» What this task involves: Take the listing below and write it out again exactly, skipping any picture that it holds.

» Data provided:
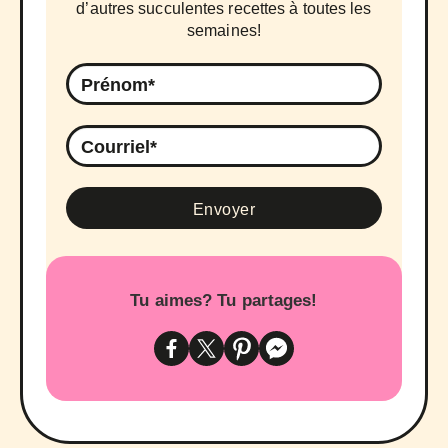
d’autres succulentes recettes à toutes les
semaines!
Tu aimes? Tu partages!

» Output for this exercise:
d’autres succulentes recettes à toutes les
semaines!
Tu aimes? Tu partages!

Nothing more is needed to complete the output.